今回は、日本で5Gサービスがスタートする時期や、現状での利用可能エリア、そしてドコモが先日公開した5G対応のスマホ情報について解説します。
■アメリカや韓国ではすでに5Gサービスがスタート
5G対応スマホの販売は始まったばかりであるため、エリアもまだ限定的です。しかし、アメリカや韓国ではすでに2019年4月に5Gサービスが始まっており、その後もスイスやオーストラリアなど各地で広がりを見せています。
このように世界レベルでは、サービス開始の初年度となる2019年だけでも2,200万台の販売が見込まれており、初年度としては上々の滑り出しと言えるでしょう。
現在の状況だけでは突然爆発的に増えるとは言い難いかもしれません。しかし、アメリカや中国の場合は政府も5Gスマホを強力に推進しています。政府の後押しにより、急激に普及が加速する可能性は大いにありえるでしょう。
■日本での5Gサービス開始時期
総務省が2019年4月に発表した電波周波数の割り当てによると、各社のサービス開始予定時期は次の通りです。
NTTドコモ:2020年春
KDDI/沖縄セルラー電話:2020年3月
ソフトバンク:2020年3月頃
楽天モバイル:2020年6月頃
ただし、サービス開始時期=全国同時スタートというわけではありません。基地局の運営開始とともに、少しずつ使える範囲が広がると考えるべきでしょう。
■使えるエリアはキャリアによって異なる
5G基地局自体が全都道府県で運営されたとしても、実際にサービスが使えるエリアはキャリアによってかなりの差があります。全国を約10km角のメッシュで分割して統計した「標準地域メッシュ(行政管理庁告示第143号に定められた第2次地域区画)」から、設置される基地局数の割合について比較すると以下のようになります。
NTTドコモ:97.0%
KDDI/沖縄セルラー電話:93.2%
ソフトバンク:64.0%
楽天モバイル:56.1%
予定数値は、2024年度末までの計画値ではあるものの、キャリアによってかなりの差があることがお分かりいただけたかと思います。基地局の整備に使う投資額に関しても、約7,950億円とNTTドコモが圧倒的です。2位のKDDI/沖縄セルラー電話は、約4,667億円、そしてソフトバンクや楽天モバイルは、約2,000億円前後と、ここでも大きな差があることがわかります。
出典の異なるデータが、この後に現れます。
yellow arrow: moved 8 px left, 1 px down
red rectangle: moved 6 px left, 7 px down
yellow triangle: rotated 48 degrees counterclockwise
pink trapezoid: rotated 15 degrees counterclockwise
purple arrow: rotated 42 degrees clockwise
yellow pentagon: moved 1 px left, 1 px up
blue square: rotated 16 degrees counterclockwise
総務省としては全国各地で問題なく5Gサービスが使えるよう整備を求めているものの、全てのキャリアの全国普及に関しては、まだ課題がありそうです。
■ドコモが5Gプレサービス用スマホ情報を公開
2020年春のサービス開始を見込んでいるNTTドコモは、いち早く9月20日から5Gプレサービスを開始しました。イベントなどの場に限るものの、5Gの特徴や魅力をアピールするため、すでに5Gスマホ3機種と屋内用5GWi-Fルーター1機種が公開されています。
公開されたスマホ情報は、次の通りです。
・ソニーモバイル製 Xperia 1をベースとしたプロトタイプ
・LGエレクトロニクス製 LG V50 ThinQがベースモデル
・サムスン製 Galaxy S10 5Gがベースモデル
ただし、発表されたスマホは全て試作機であり、市販される予定はないとのことです。すでに海外で販売されている機種に似ているタイプもありますが、あくまでイメージであり、ベースモデルの扱いとなっています。
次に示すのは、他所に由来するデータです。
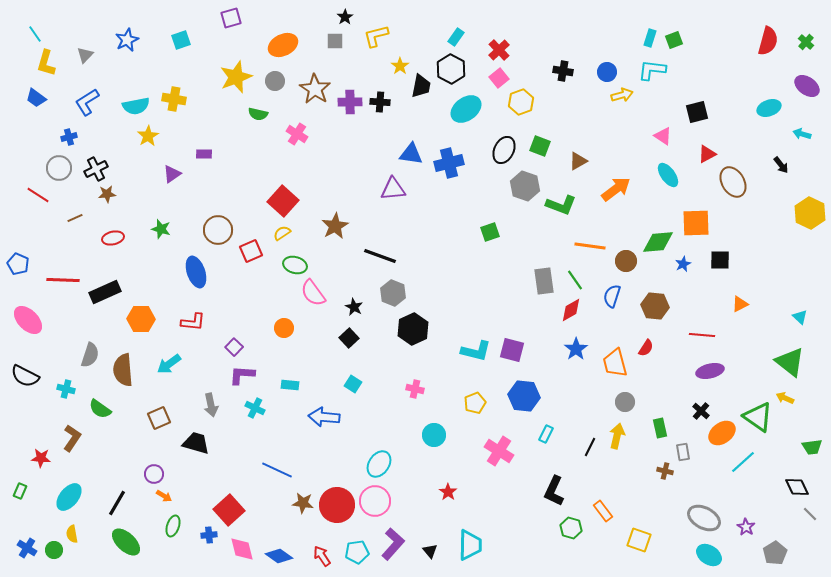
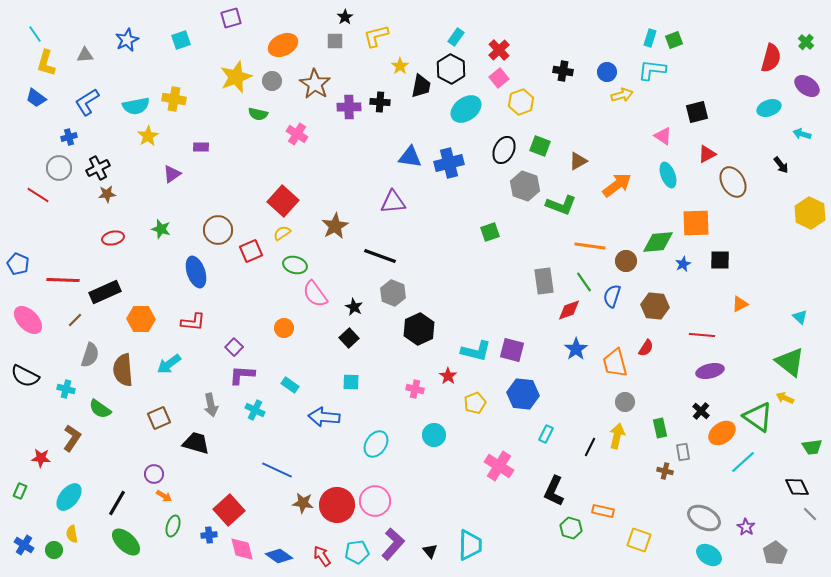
red semicircle at (768, 41): moved 3 px right, 17 px down
gray triangle at (85, 55): rotated 42 degrees clockwise
gray circle at (275, 81): moved 3 px left
brown star at (315, 89): moved 5 px up
purple cross at (350, 102): moved 1 px left, 5 px down
purple rectangle at (204, 154): moved 3 px left, 7 px up
blue triangle at (411, 154): moved 1 px left, 3 px down
black cross at (96, 169): moved 2 px right, 1 px up
cyan ellipse at (668, 175): rotated 15 degrees clockwise
purple triangle at (393, 189): moved 13 px down
orange arrow at (616, 189): moved 1 px right, 4 px up
brown line at (75, 218): moved 102 px down; rotated 21 degrees counterclockwise
green line at (575, 280): moved 9 px right, 2 px down
pink semicircle at (313, 293): moved 2 px right, 1 px down
red diamond at (571, 310): moved 2 px left; rotated 10 degrees clockwise
black hexagon at (413, 329): moved 6 px right
cyan square at (353, 384): moved 2 px left, 2 px up; rotated 30 degrees counterclockwise
cyan rectangle at (290, 385): rotated 30 degrees clockwise
blue hexagon at (524, 396): moved 1 px left, 2 px up
cyan cross at (255, 408): moved 2 px down
pink cross at (499, 451): moved 15 px down
cyan ellipse at (379, 464): moved 3 px left, 20 px up
red star at (448, 492): moved 116 px up
orange rectangle at (603, 511): rotated 40 degrees counterclockwise
blue cross at (27, 548): moved 3 px left, 3 px up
また、屋内用5GWi-Fルーター1機種はシャープ製です。5G/4G LTEの電波に対応している据え置き製品で、Wi-Fiやイーサネットへの出力が可能です。
「標準地域メッシュ」の割合が最も高いNTTドコモは、5Gサービスに対して他社以上の意欲があると言えるでしょう。
また、2020年には東京オリンピックが開催されるため、5Gスマホの利用はもちろんのこと、5Gならではの新しいサービスや体験にも大いに期待したいところです。